Slavin J L
University of Minnesota, Department of Food Science and Nutrition, St. Paul, MN 55108.
Crit Rev Food Sci Nutr. 1994;34(5-6):427-34. doi: 10.1080/10408399409527672.
Current dietary advice suggests consumers increase consumption of whole-grain products because of their potential role in prevention of chronic disease. Whole grains are important sources of nutrients that are in short supply in our diet, including dietary fiber, resistant starch, trace minerals, certain vitamins, and other compounds of interest in disease prevention, including phytoestrogens and antioxidants. Despite dietary recommendations to increase intake of whole grains, little epidemiological evidence is available to support the physiological importance of whole-grain intake. Most epidemiological studies focus on nutrients, rather than whole foods, so little attempt has been made to evaluate the contribution of whole grains in disease. Further, studies on vegetarians that show decreased risk of degenerative diseases are unable to separate the contribution of fruit and vegetable intake when compared with whole-grain intake and protection from disease. The few epidemiological studies that have evaluated a role for whole grains suggest that they have an important role in disease prevention and deserve more study.

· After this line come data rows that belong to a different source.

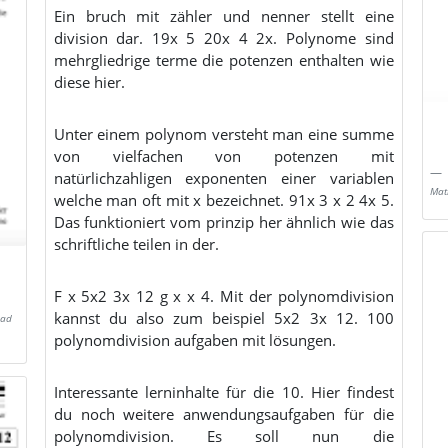
Ein bruch mit zähler und nenner stellt eine
division dar. 19x 5 20x 4 2x. Polynome sind
mehrgliedrige terme die potenzen enthalten wie
diese hier.
Unter einem polynom versteht man eine summe
von vielfachen von potenzen mit
natürlichzahligen exponenten einer variablen
Mat
welche man oft mit x bezeichnet. 91x 3 x 2 4x 5.
Das funktioniert vom prinzip her ähnlich wie das
schriftliche teilen in der.
F x 5x2 3x 12 g x x 4. Mit der polynomdivision
kannst du also zum beispiel 5x2 3x 12. 100
oad
polynomdivision aufgaben mit lösungen.
Interessante lerninhalte für die 10. Hier findest
du noch weitere anwendungsaufgaben für die
polynomdivision. Es soll nun die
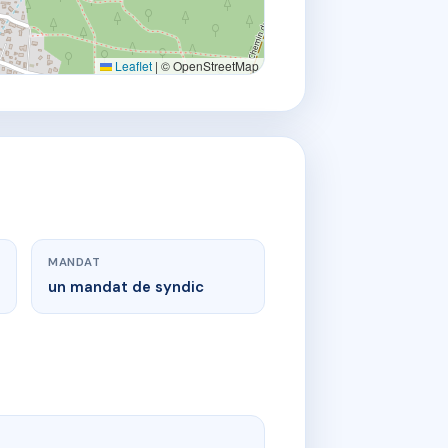
Leaflet
|
© OpenStreetMap
MANDAT
un mandat de syndic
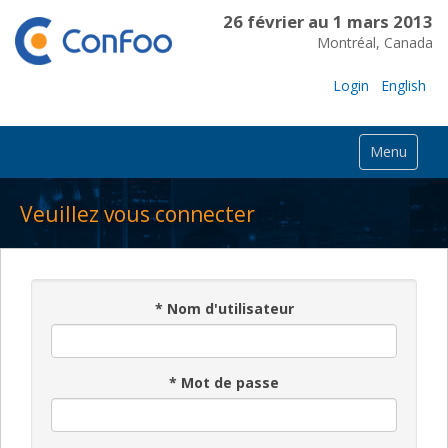
26 février au 1 mars 2013
Montréal, Canada
Login
English
Menu
Veuillez vous connecter
*
Nom d'utilisateur
*
Mot de passe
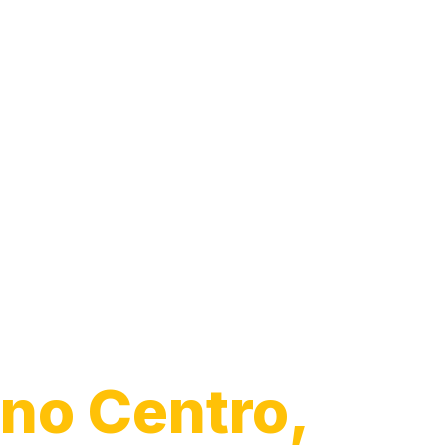
Desentupiment
Pia
no Centro,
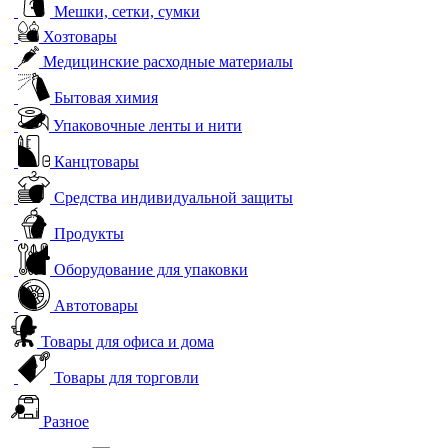
Мешки, сетки, сумки
Хозтовары
Медицинские расходные материалы
Бытовая химия
Упаковочные ленты и нити
Канцтовары
Средства индивидуальной защиты
Продукты
Оборудование для упаковки
Автотовары
Товары для офиса и дома
Товары для торговли
Разное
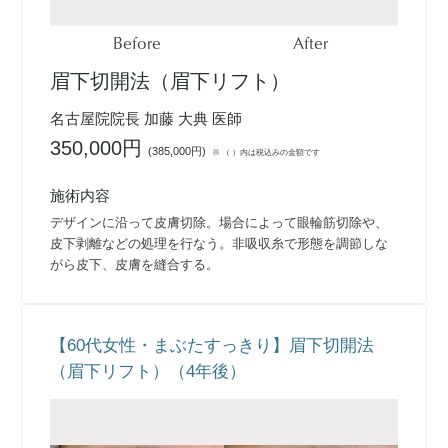
Before
After
眉下切開法（眉下リフト）
名古屋院院長 加藤 大典 医師
350,000円
(
385,000円
)
※ （ ）内は税込みの金額です
施術内容
デザインに沿って皮膚切除。場合によって眼輪筋切除や、
皮下剥離などの処理を行なう。非吸収糸で形態を調節しな
がら皮下、皮膚を縫合する。
【60代女性・まぶたすっきり】眉下切開法
（眉下リフト）（4年後）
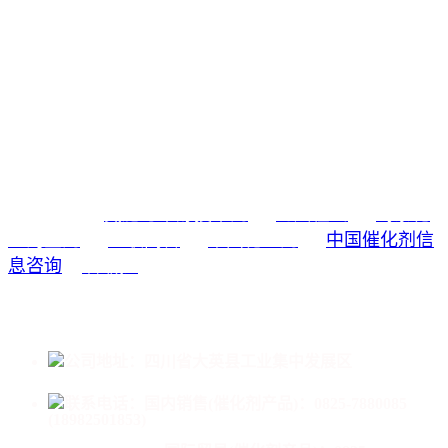
氮肥与甲醇技术网
海川在线
蜀泰化
友情链接：
工淘宝网
亚联高科
中国化工网
中国催化剂信
息咨询
中国成达
公司地址：四川省大英县工业集中发展区
联系电话：
国内销售(催化剂产品)：0825-7880085
(18982501853)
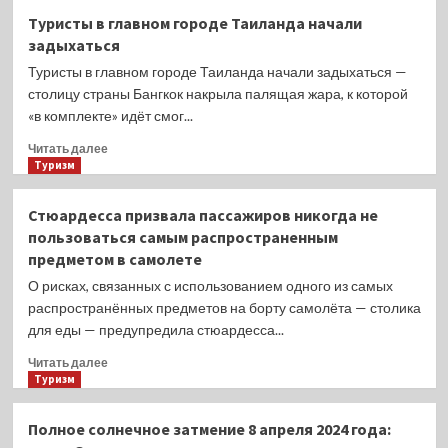
Стюардесса
Туристы в главном городе Таиланда начали
показала
задыхаться
места
в
Туристы в главном городе Таиланда начали задыхаться —
самолете,
столицу страны Бангкок накрыла палящая жара, к которой
где
«в комплекте» идёт смог...
мало
трясет
Прочитать
Читать далее
во
больше
Туризм
время
о
турбулентности
Туристы
Стюардесса призвала пассажиров никогда не
в
пользоваться самым распространенным
главном
предметом в самолете
городе
Таиланда
О рисках, связанных с использованием одного из самых
начали
распространённых предметов на борту самолёта — столика
задыхаться
для еды — предупредила стюардесса...
Прочитать
Читать далее
больше
Туризм
о
Стюардесса
Полное солнечное затмение 8 апреля 2024 года:
призвала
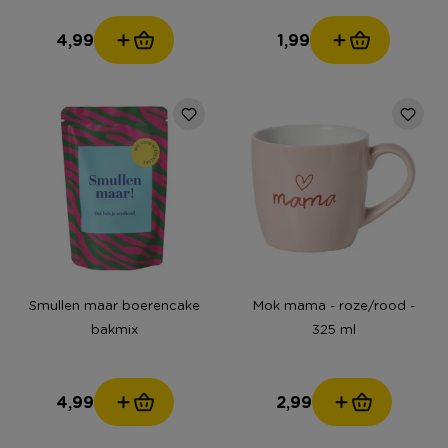
4,99
1,99
Smullen maar boerencake
Mok mama - roze/rood -
bakmix
325 ml
4,99
2,99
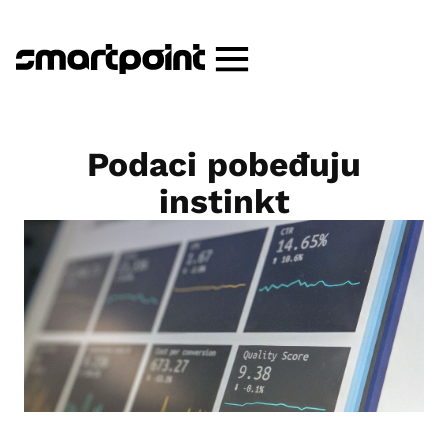
Podaci pobeđuju
instinkt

当前的饮食建议表明,由于全谷物产品在预防慢性病方面的潜在作用,消费者应增加其摄入量。全谷物是我们饮食中供应不足的营养素的重要来源,包括膳食纤维、抗性淀粉、微量矿物质、某些维生素以及其他对疾病预防有益的化合物,如植物雌激素和抗氧化剂。尽管有饮食建议增加全谷物的摄入量,但几乎没有流行病学证据支持全谷物摄入的生理重要性。大多数流行病学研究关注的是营养素,而非完整食物,因此几乎没有尝试评估全谷物在疾病中的作用。此外,对素食者的研究表明,与全谷物摄入相比,他们患退行性疾病的风险降低,但这些研究无法区分水果和蔬菜摄入的贡献以及全谷物摄入对疾病的预防作用。少数评估全谷物作用的流行病学研究表明,它们在疾病预防中具有重要作用,值得进一步研究。